Search the entries below for "mundo". Report each line where it occurs.
= Beginning of Section =
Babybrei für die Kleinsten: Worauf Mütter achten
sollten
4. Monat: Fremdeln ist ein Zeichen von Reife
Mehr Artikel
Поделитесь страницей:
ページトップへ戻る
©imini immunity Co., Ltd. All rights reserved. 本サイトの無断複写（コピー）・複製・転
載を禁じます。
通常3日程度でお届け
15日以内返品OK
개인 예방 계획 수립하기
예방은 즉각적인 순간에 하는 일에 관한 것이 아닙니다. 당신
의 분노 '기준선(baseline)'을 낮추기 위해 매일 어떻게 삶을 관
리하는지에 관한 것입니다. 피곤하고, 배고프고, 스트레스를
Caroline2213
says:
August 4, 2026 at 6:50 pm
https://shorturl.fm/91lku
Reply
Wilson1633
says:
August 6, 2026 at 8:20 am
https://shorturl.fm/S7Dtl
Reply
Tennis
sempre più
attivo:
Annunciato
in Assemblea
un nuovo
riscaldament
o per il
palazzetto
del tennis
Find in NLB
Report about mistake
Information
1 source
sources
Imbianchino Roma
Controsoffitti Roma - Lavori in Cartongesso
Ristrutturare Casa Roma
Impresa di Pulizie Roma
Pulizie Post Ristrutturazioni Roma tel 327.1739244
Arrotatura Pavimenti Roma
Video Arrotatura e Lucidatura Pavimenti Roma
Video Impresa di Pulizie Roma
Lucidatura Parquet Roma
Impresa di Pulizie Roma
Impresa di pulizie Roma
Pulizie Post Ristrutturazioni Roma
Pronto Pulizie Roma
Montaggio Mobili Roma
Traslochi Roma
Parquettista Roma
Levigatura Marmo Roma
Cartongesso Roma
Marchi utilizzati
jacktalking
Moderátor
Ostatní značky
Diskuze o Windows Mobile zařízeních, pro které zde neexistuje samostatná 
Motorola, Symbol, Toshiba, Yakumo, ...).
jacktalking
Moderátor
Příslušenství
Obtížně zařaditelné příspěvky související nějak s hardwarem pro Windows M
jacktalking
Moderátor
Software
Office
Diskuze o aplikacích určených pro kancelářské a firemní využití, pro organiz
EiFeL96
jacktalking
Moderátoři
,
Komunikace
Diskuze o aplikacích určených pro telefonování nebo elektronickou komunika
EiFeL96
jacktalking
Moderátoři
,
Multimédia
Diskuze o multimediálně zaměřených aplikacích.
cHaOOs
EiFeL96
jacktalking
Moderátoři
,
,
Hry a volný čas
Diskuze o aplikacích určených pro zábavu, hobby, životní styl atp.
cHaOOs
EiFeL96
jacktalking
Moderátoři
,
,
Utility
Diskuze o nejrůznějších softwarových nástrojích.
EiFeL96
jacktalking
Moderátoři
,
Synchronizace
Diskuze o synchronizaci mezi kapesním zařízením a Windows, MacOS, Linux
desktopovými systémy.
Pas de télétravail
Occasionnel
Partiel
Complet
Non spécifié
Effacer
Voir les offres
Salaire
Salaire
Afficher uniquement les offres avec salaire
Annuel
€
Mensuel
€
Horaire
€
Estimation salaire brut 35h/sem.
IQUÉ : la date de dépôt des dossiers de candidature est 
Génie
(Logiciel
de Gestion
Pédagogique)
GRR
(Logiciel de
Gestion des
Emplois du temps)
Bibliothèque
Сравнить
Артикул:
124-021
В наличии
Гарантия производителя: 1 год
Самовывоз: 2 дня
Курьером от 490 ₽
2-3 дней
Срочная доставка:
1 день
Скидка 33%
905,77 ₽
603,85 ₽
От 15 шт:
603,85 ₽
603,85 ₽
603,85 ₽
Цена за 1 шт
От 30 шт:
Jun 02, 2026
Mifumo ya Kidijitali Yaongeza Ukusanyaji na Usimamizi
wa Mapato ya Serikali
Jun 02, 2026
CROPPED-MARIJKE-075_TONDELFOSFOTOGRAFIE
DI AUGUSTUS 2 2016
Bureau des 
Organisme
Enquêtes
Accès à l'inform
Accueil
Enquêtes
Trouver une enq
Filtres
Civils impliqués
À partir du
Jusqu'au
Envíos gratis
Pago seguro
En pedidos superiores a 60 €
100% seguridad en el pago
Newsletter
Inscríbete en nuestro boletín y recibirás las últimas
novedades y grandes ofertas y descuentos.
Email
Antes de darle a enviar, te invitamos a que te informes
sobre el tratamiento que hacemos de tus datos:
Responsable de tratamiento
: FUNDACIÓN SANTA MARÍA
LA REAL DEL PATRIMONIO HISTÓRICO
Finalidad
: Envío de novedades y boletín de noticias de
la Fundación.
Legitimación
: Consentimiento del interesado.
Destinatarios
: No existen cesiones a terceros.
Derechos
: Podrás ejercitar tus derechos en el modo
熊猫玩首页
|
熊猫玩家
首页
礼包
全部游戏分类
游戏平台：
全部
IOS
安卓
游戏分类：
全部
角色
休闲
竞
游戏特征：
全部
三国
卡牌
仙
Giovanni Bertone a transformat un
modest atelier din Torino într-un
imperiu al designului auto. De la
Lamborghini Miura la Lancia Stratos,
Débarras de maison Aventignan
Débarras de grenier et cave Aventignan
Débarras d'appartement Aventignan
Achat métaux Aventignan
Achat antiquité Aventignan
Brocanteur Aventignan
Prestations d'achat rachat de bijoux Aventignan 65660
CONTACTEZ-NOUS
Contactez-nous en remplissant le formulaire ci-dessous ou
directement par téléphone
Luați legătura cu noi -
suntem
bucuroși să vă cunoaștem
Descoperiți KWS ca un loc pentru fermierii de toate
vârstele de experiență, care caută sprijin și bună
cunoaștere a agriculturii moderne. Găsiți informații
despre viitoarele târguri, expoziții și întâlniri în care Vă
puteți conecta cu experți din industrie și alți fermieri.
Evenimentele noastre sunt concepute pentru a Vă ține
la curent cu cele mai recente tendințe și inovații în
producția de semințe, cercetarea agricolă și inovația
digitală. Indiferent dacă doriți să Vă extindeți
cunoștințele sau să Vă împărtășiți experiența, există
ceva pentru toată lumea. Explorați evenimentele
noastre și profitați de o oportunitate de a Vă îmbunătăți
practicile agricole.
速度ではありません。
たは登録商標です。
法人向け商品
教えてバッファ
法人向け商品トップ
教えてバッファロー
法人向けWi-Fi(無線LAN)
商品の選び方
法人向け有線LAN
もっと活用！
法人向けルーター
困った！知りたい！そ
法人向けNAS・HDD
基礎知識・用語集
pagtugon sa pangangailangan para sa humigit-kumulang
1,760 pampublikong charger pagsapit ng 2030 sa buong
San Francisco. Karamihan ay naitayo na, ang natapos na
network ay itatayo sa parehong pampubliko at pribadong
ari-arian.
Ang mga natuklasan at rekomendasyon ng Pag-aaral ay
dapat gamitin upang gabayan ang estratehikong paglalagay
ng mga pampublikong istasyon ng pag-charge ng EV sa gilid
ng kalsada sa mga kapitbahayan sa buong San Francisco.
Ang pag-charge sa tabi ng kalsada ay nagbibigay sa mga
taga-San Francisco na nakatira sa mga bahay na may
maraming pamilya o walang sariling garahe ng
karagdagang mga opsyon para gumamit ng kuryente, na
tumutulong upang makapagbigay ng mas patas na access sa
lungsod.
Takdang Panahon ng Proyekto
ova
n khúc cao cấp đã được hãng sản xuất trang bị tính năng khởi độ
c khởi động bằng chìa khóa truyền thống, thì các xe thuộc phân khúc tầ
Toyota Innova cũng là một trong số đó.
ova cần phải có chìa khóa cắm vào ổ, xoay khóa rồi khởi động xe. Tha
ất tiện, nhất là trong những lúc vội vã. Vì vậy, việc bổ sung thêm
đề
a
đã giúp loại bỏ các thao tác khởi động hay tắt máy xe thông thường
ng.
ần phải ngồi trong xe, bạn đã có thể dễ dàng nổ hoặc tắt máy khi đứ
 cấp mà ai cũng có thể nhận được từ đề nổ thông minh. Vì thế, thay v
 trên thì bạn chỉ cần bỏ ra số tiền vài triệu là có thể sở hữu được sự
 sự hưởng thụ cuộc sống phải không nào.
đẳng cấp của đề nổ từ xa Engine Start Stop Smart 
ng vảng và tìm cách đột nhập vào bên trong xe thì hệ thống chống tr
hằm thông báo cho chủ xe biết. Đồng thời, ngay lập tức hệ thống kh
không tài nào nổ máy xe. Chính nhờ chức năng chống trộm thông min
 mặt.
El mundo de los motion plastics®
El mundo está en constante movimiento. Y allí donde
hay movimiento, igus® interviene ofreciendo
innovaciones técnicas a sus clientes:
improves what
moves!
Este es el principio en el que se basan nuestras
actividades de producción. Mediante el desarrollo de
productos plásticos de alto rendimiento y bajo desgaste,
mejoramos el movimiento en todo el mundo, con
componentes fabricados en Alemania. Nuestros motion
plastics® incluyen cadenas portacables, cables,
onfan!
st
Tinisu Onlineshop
= End of Section =
**TASK OUTPUT**
El mundo de los motion plastics®
El mundo está en constante movimiento. Y allí donde
mejoramos el movimiento en todo el mundo, con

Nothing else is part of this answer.